Condomínios e garantidoras de crédito: Questões jurídicas envolvidas
Análise técnica dos principais pontos envolvendo os contratos firmados por condomínios com garantidoras de crédito.
quarta-feira, 10 de dezembro de 2025
Atualizado às 15:14
As empresas garantidoras de crédito são, no mercado condominial, uma realidade. Em verdade uma boa realidade, quando avaliados os riscos existentes.
Em resumo (e tentando não ser técnico) essas empresas são contratadas por condomínios (algumas atendem associações também) e assumem por si a inadimplência do empreendimento em troca de um pagamento mensal (pelo condomínio) de uma taxa previamente ajustada.
O síndico, portanto, recebe mensalmente a receita advinda dos condôminos, inclusive daqueles inadimplentes. O benefício imediato é evidente! O condomínio deixa de se preocupar com unidades devedoras, não custeia cobrança judicial ou extrajudicial e consegue recursos para melhorias internas, por exemplo.

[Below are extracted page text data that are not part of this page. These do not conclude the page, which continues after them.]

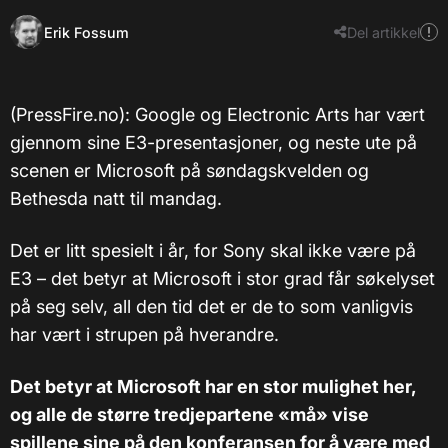
Erik Fossum
Del artikkel
(PressFire.no): Google og Electronic Arts har vært
gjennom sine E3-presentasjoner, og neste ute på
scenen er Microsoft på søndagskvelden og
Bethesda natt til mandag.
Det er litt spesielt i år, for Sony skal ikke være på
E3 – det betyr at Microsoft i stor grad får søkelyset
på seg selv, all den tid det er de to som vanligvis
har vært i strupen på hverandre.
Det betyr at Microsoft har en stor mulighet her,
og alle de større tredjepartene «må» vise
spillene sine på den konferansen for å være med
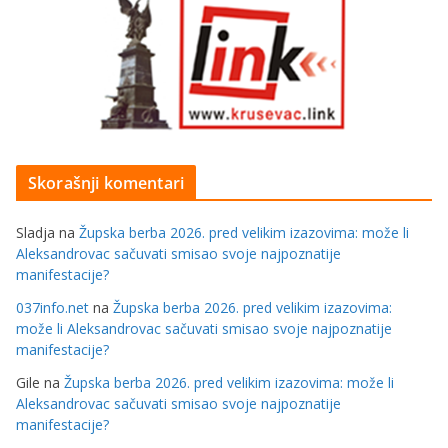
Skorašnji komentari
Sladja
na
Župska berba 2026. pred velikim izazovima: može li
Aleksandrovac sačuvati smisao svoje najpoznatije
manifestacije?
037info.net
na
Župska berba 2026. pred velikim izazovima:
može li Aleksandrovac sačuvati smisao svoje najpoznatije
manifestacije?
Gile
na
Župska berba 2026. pred velikim izazovima: može li
Aleksandrovac sačuvati smisao svoje najpoznatije
manifestacije?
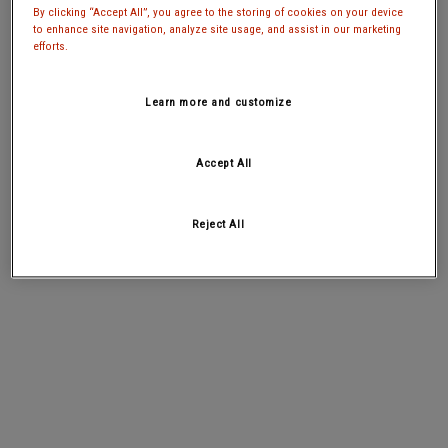
By clicking “Accept All”, you agree to the storing of cookies on your device
to enhance site navigation, analyze site usage, and assist in our marketing
efforts.
Learn more and customize
Accept All
Reject All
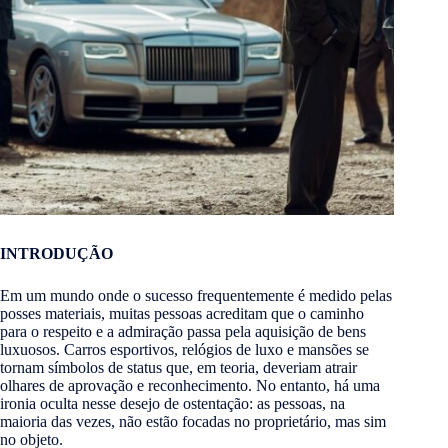
INTRODUÇÃO
Em um mundo onde o sucesso frequentemente é medido pelas
posses materiais, muitas pessoas acreditam que o caminho
para o respeito e a admiração passa pela aquisição de bens
luxuosos. Carros esportivos, relógios de luxo e mansões se
tornam símbolos de status que, em teoria, deveriam atrair
olhares de aprovação e reconhecimento. No entanto, há uma
ironia oculta nesse desejo de ostentação: as pessoas, na
maioria das vezes, não estão focadas no proprietário, mas sim
no objeto.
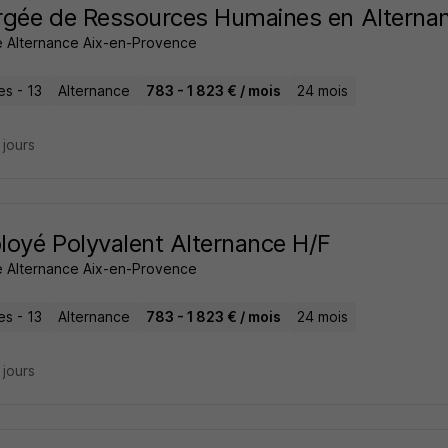
gée de Ressources Humaines en Alterna
 Alternance Aix-en-Provence
les - 13
Alternance
783 - 1 823 € / mois
24 mois
5 jours
oyé Polyvalent Alternance H/F
 Alternance Aix-en-Provence
les - 13
Alternance
783 - 1 823 € / mois
24 mois
7 jours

Todavia "nem tudo são flores". Como em todo contrato firmado existem riscos jurídicos e, no caso das garantidoras, eles somente poderão ser "sentidos" ao longo do tempo.
A intenção desse artigo é trazer, de forma resumida (e não técnica), os principais pontos de atenção a serem tomados quando se cogita contratar uma garantidora.

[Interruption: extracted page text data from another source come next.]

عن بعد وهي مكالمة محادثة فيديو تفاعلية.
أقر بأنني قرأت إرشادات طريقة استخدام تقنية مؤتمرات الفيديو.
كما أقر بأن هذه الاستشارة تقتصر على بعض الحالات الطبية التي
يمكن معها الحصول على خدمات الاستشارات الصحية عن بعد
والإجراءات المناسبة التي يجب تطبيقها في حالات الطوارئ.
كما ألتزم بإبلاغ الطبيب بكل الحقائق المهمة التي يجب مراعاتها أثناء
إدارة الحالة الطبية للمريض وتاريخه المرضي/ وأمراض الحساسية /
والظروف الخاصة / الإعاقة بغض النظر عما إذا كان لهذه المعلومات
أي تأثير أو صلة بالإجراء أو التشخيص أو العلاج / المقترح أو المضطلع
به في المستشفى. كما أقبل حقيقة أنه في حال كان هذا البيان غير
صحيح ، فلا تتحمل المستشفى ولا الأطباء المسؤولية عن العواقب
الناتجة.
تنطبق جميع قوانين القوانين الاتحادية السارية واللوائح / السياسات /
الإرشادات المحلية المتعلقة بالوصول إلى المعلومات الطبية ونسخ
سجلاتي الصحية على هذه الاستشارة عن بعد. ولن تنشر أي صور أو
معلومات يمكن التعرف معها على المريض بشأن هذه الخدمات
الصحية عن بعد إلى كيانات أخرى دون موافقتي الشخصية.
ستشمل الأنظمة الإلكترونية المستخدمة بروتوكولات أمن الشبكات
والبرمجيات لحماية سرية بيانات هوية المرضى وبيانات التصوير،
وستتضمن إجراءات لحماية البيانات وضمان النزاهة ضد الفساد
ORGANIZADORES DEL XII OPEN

Inicialmente é importante entender quais as taxas que a garantidora assumirá e cobrará. Algumas empresas, por exemplo, não assumem multas, outras sim. Algumas não assumem obras, outras sim. Esse detalhamento do que será garantido deve ser claramente previsto em contrato a fim de que a administração possa analisar a conveniência da contratação e ter a previsibilidade de recursos.
Via de regra as garantidoras não assumem inadimplência vencida. Sendo assim o condomínio terá garantida a inadimplência da contratação da garantidora em diante. O vencido, antes da entrada da garantidora, terá de ser cobrado internamente.
A taxa da garantidora também deve ser avaliada. Inicialmente é importante uma cotação de mercado. Como existem diversas empresas que atuam garantindo débitos condominiais é sempre possível a negociação de taxas pelo condomínio.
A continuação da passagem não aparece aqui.